[Start of Attachment]

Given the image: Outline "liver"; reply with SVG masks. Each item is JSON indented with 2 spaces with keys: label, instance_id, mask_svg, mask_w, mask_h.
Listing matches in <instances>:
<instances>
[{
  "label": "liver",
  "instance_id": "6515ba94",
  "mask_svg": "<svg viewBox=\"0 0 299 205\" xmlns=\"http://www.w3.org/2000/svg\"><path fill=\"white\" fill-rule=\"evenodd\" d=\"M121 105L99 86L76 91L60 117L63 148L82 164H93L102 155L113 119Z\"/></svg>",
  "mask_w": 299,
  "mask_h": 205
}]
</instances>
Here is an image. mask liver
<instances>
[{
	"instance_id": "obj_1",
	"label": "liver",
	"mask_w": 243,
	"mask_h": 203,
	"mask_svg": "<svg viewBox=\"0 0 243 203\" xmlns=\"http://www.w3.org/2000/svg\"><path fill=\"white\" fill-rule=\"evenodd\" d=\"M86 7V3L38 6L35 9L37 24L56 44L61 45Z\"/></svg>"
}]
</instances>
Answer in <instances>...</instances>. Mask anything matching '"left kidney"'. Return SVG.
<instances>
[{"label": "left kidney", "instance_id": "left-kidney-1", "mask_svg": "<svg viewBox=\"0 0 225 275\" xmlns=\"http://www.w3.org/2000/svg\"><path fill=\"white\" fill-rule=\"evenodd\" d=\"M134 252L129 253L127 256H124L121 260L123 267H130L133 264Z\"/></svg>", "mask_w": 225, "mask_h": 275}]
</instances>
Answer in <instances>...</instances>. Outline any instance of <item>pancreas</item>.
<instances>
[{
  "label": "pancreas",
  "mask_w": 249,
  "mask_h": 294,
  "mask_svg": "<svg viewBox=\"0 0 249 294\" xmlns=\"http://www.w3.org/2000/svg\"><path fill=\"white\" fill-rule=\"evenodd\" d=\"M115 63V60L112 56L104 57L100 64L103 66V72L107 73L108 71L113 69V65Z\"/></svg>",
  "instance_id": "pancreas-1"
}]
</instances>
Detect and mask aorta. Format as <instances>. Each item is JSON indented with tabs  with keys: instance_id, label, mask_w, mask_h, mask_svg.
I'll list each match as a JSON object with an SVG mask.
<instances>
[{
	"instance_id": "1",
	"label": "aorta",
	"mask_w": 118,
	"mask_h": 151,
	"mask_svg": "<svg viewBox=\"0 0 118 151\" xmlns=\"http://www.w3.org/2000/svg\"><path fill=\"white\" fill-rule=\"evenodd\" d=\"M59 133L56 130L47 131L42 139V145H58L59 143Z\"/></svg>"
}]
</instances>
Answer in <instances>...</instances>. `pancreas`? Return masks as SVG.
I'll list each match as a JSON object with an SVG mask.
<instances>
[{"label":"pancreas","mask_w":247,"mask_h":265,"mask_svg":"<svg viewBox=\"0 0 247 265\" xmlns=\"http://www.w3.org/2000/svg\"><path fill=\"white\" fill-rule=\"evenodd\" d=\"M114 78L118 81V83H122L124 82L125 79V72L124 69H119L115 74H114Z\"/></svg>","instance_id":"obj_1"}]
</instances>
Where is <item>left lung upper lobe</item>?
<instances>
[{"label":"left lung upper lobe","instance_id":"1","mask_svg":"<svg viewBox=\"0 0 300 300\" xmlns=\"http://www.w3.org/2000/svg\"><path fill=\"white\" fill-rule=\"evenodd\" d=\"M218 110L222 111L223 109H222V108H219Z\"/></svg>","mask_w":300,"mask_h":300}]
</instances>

[End of Attachment]

INSTRUCTIONS FOR THE TASK - Beginning with the line that contains "masks as SVG.", quote each line exactly through the last line of the entries above, and nothing beyond them.

WORKED SOLUTION -
Answer in <instances>...</instances>. `pancreas`? Return masks as SVG.
I'll list each match as a JSON object with an SVG mask.
<instances>
[{"label":"pancreas","mask_w":247,"mask_h":265,"mask_svg":"<svg viewBox=\"0 0 247 265\" xmlns=\"http://www.w3.org/2000/svg\"><path fill=\"white\" fill-rule=\"evenodd\" d=\"M114 78L118 81V83H122L124 82L125 79V72L124 69H119L115 74H114Z\"/></svg>","instance_id":"obj_1"}]
</instances>
Where is <item>left lung upper lobe</item>?
<instances>
[{"label":"left lung upper lobe","instance_id":"1","mask_svg":"<svg viewBox=\"0 0 300 300\" xmlns=\"http://www.w3.org/2000/svg\"><path fill=\"white\" fill-rule=\"evenodd\" d=\"M218 110L222 111L223 109H222V108H219Z\"/></svg>","mask_w":300,"mask_h":300}]
</instances>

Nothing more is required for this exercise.